El tour de Romeo y Julieta

Quizás haya tenido alguna influencia en el desencuentro que, mientras todos los integrantes del grupo vacacionaban, yo estaba por trabajo, en aquel hotel cuatro estrellas en Verona, Italia.

Debo confesar que no soy particularmente afecto a las vacaciones. El verbo “disfrutar” no figura a la altura de su letra en las entradas de mi diccionario personal. Para auténticamente poder relajarme, debe ser por contrato. Solo acudo al parque de diversiones si me han encargado una crónica al respecto.

Me habían enviado a documentarme en función de una película policial, argentina, con actores venidos a menos del cine italiano, para una producción televisiva de una compañía latina, y norteamericana de Miami, que nunca se concretó y cuyo guión nunca terminé de escribir.

En los desayunos, extraordinarios, tomaba grandes tazas de café, cuando en realidad el poderoso expreso italiano correspondía consumirlo en pequeños pocillos, ya de por sí inquietantes. A mi verborragia natural se sumaba la sobre excitación del café original de la península. Después de dos mañanas, aprehendí el ímpetu que motivaba a Julio Cesar, incluso a Brutus. Alguien mencionó el balcón de Romeo y Julieta, aparentemente sito en aquella ciudad del Véneto, y de la nada otro recuperó el inmortal verso de Baldomero Fernández Moreno:

Setenta balcones hay en esta casa, setenta balcones y ninguna flor. ¿A sus habitantes, Señor, qué les pasa? ¿Odian el perfume, odian el color?

Probablemente de no haber tomado aquel ristretto en cantidades industriales no habría perdido el control de mi réplica:

—Admiro ese verso desde que tengo uso de razón —acoté—. Valoro el ritmo, las rimas, el punto de vista, la observación. Pero no estoy para nada de acuerdo: ¿cuál es el problema con que un grupo de vecinos prefieran no colgar plantas en el balcón? ¿Cuántos sinsabores se ahorraron? Reuniones de consorcio, transeúntes que se quejan por el regado. Anche una maceta que se cae. Finalmente, ¿quién necesita plantas en la casa? No condeno a los voluntariosos jardineros urbanos. Nada albergo en su contra. Pero… ¿por qué criticar a quienes preferimos una vida de cemento y soledad?

—Quien no quiere a las plantas ni a las mascotas, no quiere a la humanidad —me amonestó agresivamente una señora.

Levanté la mano identificándome.

—Alcanza con no sentir especial animadversión —aclaré—. Ni a las plantas ni a las mascotas les interesa particularmente mi compañía. ¿Me pasa por favor el canastito de queso crema?

Pero la señora no solo no me alcanzó el canastito, sino que el grupo en su conjunto me segregó.
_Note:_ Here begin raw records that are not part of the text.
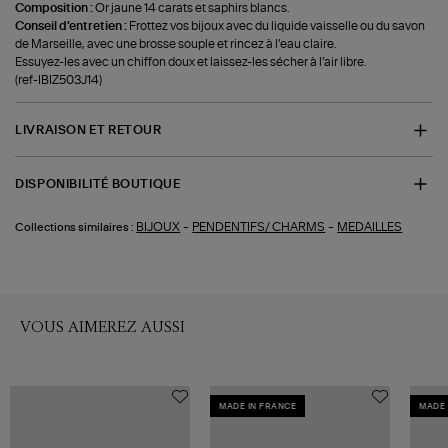
Composition :
Or jaune 14 carats et saphirs blancs.
Conseil d'entretien :
Frottez vos bijoux avec du liquide vaisselle ou du savon
de Marseille, avec une brosse souple et rincez à l’eau claire.
Essuyez-les avec un chiffon doux et laissez-les sécher à l’air libre.
(ref-IBIZ503J14)
LIVRAISON ET RETOUR
DISPONIBILITÉ BOUTIQUE
-
-
BIJOUX
PENDENTIFS/ CHARMS
MEDAILLES
Collections similaires :
VOUS AIMEREZ AUSSI
MADE IN FRANCE
MADE 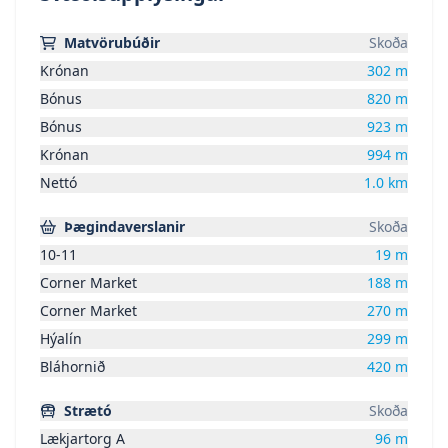
Matvörubúðir
Skoða
Krónan
302
m
Bónus
820
m
Bónus
923
m
Krónan
994
m
Nettó
1.0
km
Þægindaverslanir
Skoða
10-11
19
m
Corner Market
188
m
Corner Market
270
m
Hýalín
299
m
Bláhornið
420
m
Strætó
Skoða
Lækjartorg A
96
m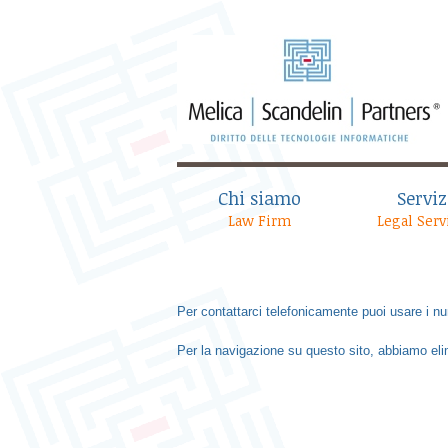
Chi siamo
Serviz
Law Firm
Legal Serv
Per contattarci telefonicamente puoi usare i num
Per la navigazione su questo sito, abbiamo elim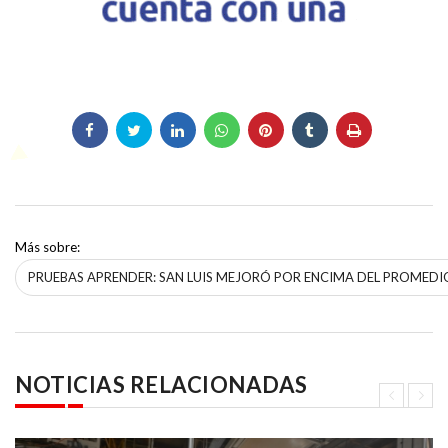
Más sobre:
PRUEBAS APRENDER: SAN LUIS MEJORÓ POR ENCIMA DEL PROMED
NOTICIAS RELACIONADAS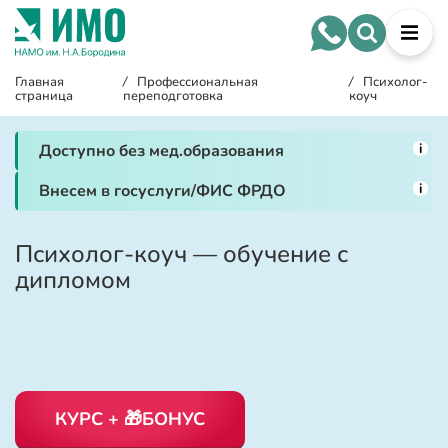
Главная
/
Профессиональная
/
Психолог-
страница
переподготовка
коуч
i
Доступно без мед.образования
i
Внесем в госуслуги/ФИС ФРДО
Психолог-коуч — обучение с
дипломом
КУРС + 🎁БОНУС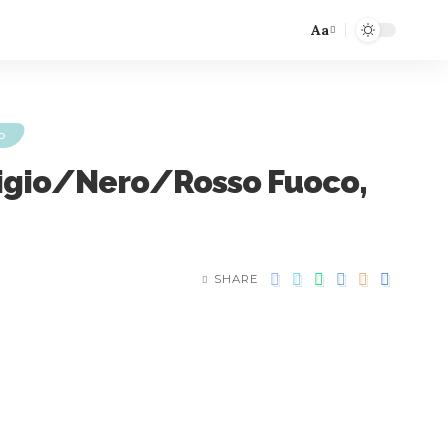
Aa
O
Grigio/Nero/Rosso Fuoco,
SHARE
Hasta entonces, nos saludábamos al cruzarnos en el salón comedor. Desde aquel intercambio, me evitaban; y nadie compartía mesa conmigo, ni siquiera por casualidad. Sin embargo, hablaban a los gritos, de mesa en mesa, como Los Campanelli, de quienes provenimos los argentinos, sea cual sea nuestra sangre ancestral. Así logré enterarme de que formaba parte del grupo una pareja símil Romeo y Julieta, ella de 75 años, él octogenario, juntos desde hacía seis décadas.

Don Ligurio pertenecía a una familia de connotados ludópatas, que habían ganado, pero especialmente dilapidado, ingentes fortunas a lo largo de siglos; desde las remotas carreras de cuadrigas hasta los más prosaicos burros de Palermo, pasando por la rula marplatense y el sacrosanto Pulpo Leguizamo (aparentemente conocido del propio Ligurio). Mientras que la dama, Josefina —descendiente de castizos directos por línea materna de la reina Isabel—, era parienta lejana, por parte de padre, de Francisco “Paco” Manrique, el político del Partido Federal. De esta rama genealógica derivaba a su vez una relación con la fundación del Prode, desde su primera infancia (no me quedaba claro si de la infancia del Prode o de la propia Josefina).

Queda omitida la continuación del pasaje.